“And the Two will be Risen as One”

Marina Aptekman, Wheaton College

The paper will discuss the alchemical and Gnostic allegory of androgyny in the poetry of the Silver Age, primarily the works of Mikhail Kuzmin and Nikolai Gumilev. The androgynous allegory originates in early Christian and Jewish mysticism. It became particularly widespread in seventeenth-century alchemy where it was used to depict chemical processes symbolically, primarily the unity of elements at the stage that preceded the emergence of the philosophical stone. As one alchemical manuscript of the early 1700s noted: “sexual coupling occurs at the bottom of the retort when man acts inside the woman, and the hermaphrodite is born from two mountains. Thus two will die and be risen as one.” In the late seventeenth century the Christian mystic Jacob Boehme popularized this alchemical concept in his mystical works. It was later adopted and widely used by literary writers, firstly by German Romantics, and then by William Blake and French Symbolist poets.

The image of androgyne enters Russian poetry at the beginning of the twentieth century where it is connected with the Silver Age’s general interest in occult and mystical subject. I believe that the understanding of this image is quite significant for the perception of some important poetic texts of this era.

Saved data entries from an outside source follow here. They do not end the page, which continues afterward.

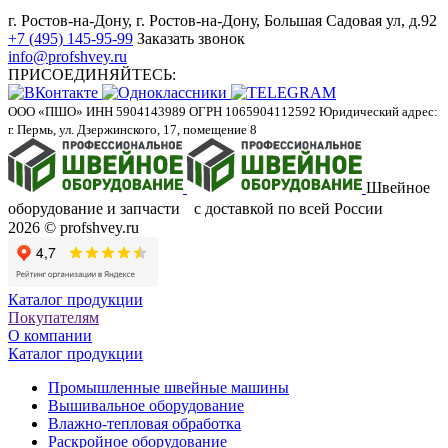
г. Ростов-на-Дону, г. Ростов-на-Дону, Большая Садовая ул, д.92
+7 (495) 145-95-99
Заказать звонок
info@profshvey.ru
ПРИСОЕДИНЯЙТЕСЬ:
ООО «ПШО»
ИНН 5904143989
ОГРН 1065904112592
Юридический адрес:
г. Пермь, ул. Дзержинского, 17, помещение 8
Швейное
оборудование и запчасти с доставкой по всей России
2026 © profshvey.ru
Каталог продукции
Покупателям
О компании
Каталог продукции
Промышленные швейные машины
Вышивальное оборудование
Влажно-тепловая обработка
Раскройное оборудование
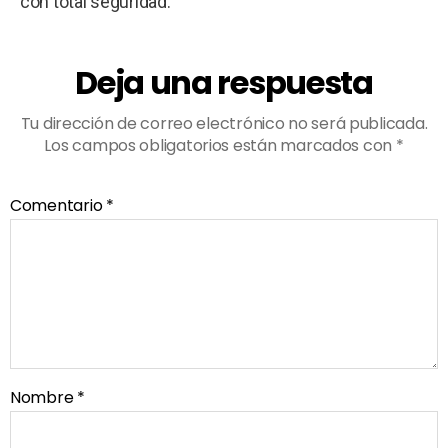
con total seguridad.
Deja una respuesta
Tu dirección de correo electrónico no será publicada.
Los campos obligatorios están marcados con
*
Comentario
*
Nombre
*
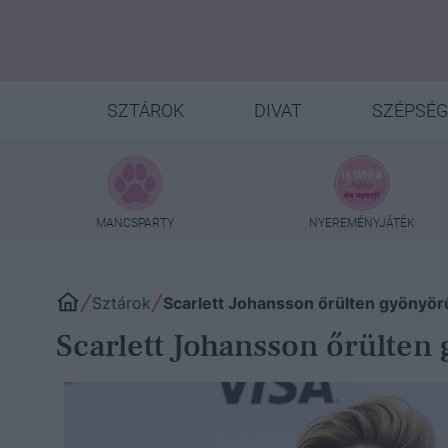
SZTÁROK
DIVAT
SZÉPSÉG
MANCSPARTY
NYEREMÉNYJÁTÉK
Sztárok
Scarlett Johansson őrülten gyönyör
Scarlett Johansson őrülte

In my paper I will analyze three poems by Nikolai Gumilev, "Androgin", "Adam" and "Pervyi Adam", and a famous poetic cycle by Mikhail Kuzmin "Forel' razbivaet led". I will compare Kuzmin’s and Gumilev’s interpretation of the allegory of the androgyne, discuss the origins of this allegory in both writers’ work and the relevance of this image to their poetic ideology in general.